WHAT IS EXPECTED →
Whenever the word "toutes" turns up in a line below, that line should be copied.
───── TASK MATERIAL
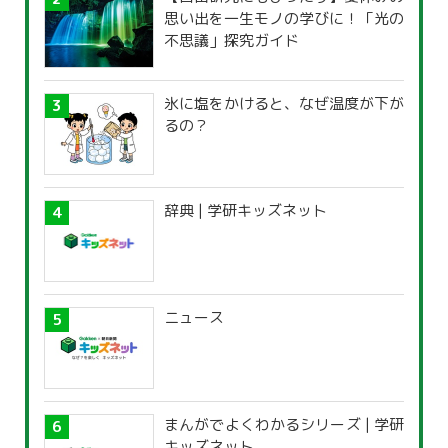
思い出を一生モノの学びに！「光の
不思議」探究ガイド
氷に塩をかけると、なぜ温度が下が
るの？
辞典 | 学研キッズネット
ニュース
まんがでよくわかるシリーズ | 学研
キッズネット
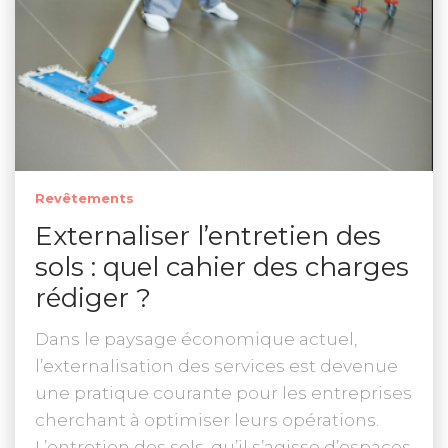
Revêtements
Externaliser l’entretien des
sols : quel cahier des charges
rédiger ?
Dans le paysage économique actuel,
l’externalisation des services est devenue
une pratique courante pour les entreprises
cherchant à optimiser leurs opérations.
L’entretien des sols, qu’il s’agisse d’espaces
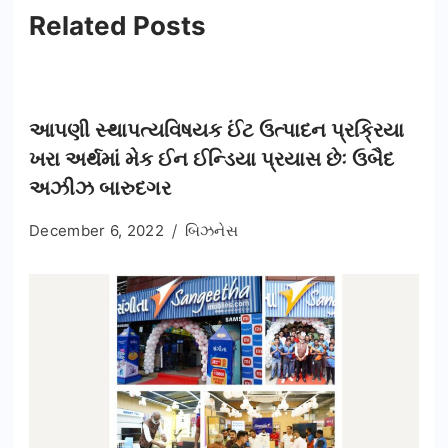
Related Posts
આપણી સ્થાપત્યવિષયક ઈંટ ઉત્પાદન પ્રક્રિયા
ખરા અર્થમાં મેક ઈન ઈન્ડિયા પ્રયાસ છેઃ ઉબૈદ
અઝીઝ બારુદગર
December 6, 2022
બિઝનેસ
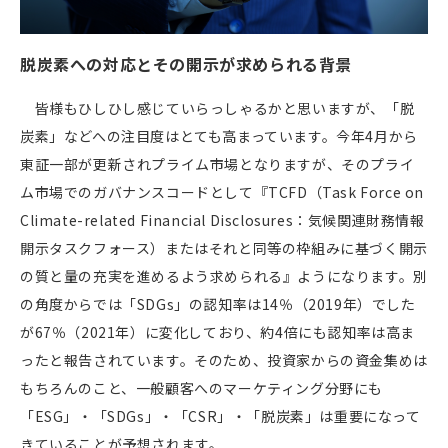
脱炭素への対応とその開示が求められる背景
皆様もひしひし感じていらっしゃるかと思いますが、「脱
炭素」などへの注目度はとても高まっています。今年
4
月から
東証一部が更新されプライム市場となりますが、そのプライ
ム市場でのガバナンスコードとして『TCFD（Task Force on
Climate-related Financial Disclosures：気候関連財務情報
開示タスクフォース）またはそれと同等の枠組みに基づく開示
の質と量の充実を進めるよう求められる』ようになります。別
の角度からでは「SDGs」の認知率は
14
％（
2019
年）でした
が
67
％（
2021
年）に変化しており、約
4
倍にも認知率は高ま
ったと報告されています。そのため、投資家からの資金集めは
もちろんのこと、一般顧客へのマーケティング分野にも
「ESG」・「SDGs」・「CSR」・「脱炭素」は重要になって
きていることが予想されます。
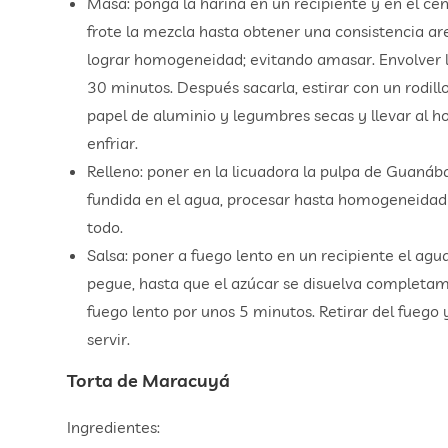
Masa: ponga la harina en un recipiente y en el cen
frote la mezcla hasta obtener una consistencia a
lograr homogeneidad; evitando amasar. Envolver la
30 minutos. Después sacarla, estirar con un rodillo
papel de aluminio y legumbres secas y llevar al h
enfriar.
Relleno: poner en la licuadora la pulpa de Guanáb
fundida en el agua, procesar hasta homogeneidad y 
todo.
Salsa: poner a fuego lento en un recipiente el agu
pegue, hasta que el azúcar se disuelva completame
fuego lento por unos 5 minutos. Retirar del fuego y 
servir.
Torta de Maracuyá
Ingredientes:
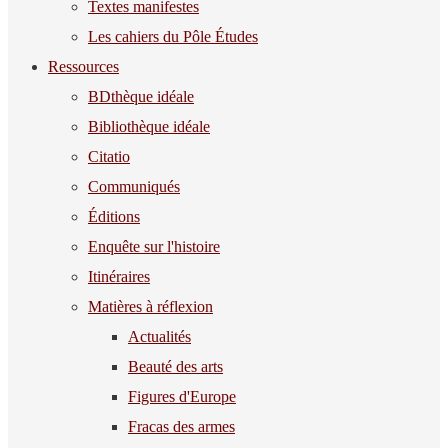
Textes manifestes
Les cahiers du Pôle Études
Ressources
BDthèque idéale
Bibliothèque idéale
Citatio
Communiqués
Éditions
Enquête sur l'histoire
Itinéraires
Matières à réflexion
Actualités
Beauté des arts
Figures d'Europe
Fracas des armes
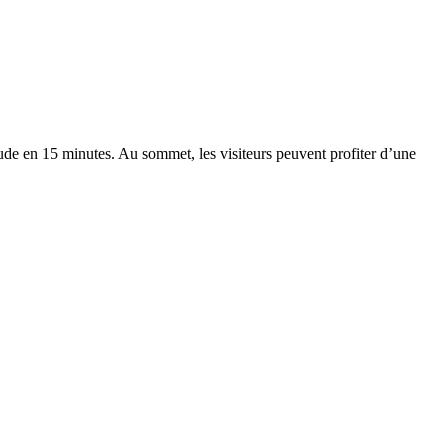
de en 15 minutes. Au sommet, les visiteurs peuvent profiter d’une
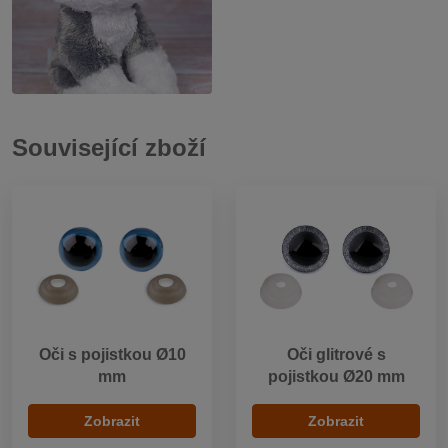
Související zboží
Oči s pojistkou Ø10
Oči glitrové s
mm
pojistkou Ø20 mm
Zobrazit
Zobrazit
──────────
───── TASK MATERIAL
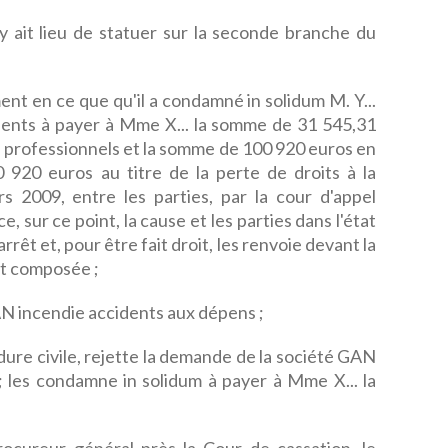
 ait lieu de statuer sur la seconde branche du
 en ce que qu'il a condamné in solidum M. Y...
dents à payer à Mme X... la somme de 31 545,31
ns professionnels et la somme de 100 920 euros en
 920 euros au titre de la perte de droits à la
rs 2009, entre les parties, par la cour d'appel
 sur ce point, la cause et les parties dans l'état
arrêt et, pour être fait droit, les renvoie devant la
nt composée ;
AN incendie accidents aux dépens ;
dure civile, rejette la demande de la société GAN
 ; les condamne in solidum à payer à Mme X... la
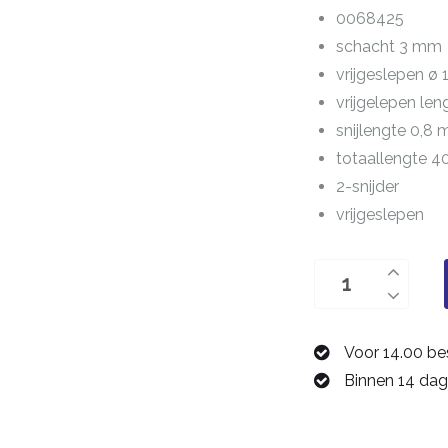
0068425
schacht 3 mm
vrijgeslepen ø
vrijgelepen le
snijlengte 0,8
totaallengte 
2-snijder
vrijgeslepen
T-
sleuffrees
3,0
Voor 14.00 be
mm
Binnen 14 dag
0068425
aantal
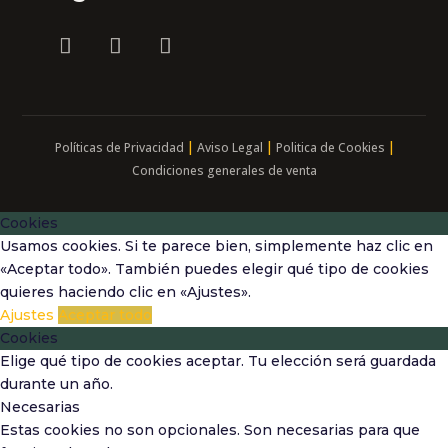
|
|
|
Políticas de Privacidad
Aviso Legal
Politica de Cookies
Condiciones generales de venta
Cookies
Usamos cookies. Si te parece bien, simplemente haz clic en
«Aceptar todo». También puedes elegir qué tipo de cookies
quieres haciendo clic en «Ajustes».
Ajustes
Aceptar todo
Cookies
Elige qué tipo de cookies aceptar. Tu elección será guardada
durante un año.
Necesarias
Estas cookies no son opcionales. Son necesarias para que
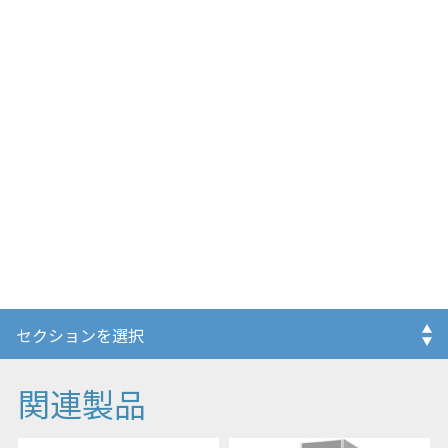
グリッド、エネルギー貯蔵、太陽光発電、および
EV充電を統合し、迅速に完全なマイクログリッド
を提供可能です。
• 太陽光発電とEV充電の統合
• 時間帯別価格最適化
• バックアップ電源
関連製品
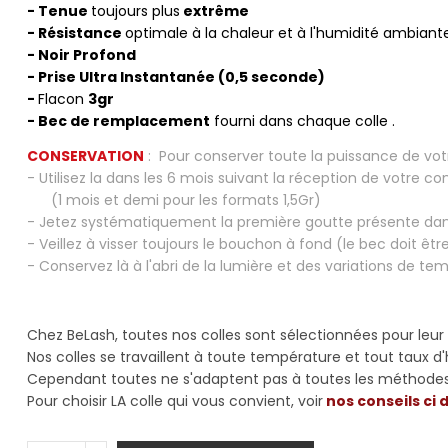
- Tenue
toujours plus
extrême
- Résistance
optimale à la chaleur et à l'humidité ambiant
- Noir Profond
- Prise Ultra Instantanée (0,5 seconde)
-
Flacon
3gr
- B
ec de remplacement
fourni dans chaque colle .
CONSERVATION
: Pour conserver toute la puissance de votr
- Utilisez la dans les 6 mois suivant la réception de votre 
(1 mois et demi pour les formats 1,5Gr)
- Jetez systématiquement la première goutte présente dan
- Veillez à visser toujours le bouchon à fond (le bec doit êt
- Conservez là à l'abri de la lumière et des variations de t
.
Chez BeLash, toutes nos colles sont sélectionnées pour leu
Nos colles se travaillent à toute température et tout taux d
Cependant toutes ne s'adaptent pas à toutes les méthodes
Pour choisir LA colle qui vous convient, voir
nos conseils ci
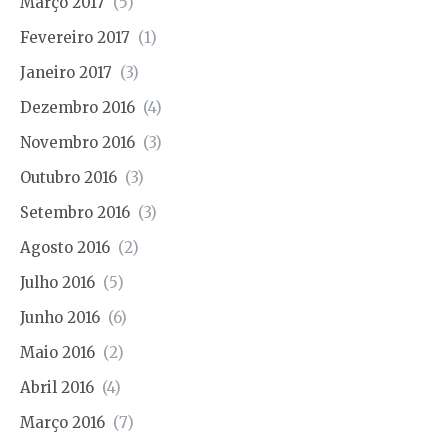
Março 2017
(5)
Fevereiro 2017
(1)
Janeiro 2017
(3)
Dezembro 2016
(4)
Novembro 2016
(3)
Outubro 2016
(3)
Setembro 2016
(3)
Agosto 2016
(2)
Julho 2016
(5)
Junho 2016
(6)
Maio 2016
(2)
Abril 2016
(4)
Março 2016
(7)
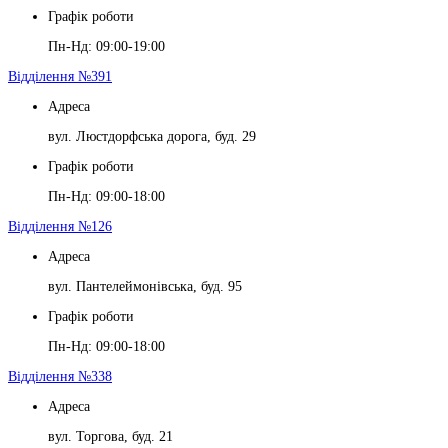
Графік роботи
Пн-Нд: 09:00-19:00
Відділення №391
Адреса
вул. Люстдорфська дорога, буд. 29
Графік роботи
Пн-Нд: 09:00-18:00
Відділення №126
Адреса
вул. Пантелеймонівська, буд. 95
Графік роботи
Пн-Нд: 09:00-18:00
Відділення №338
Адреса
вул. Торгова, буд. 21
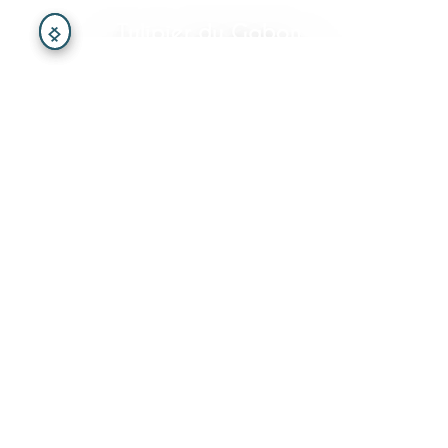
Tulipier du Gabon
──────────
SOLUTION BELOW →
Chez BeLash, toutes nos colles sont sélectionnées pour leu
Cependant toutes ne s'adaptent pas à toutes les méthodes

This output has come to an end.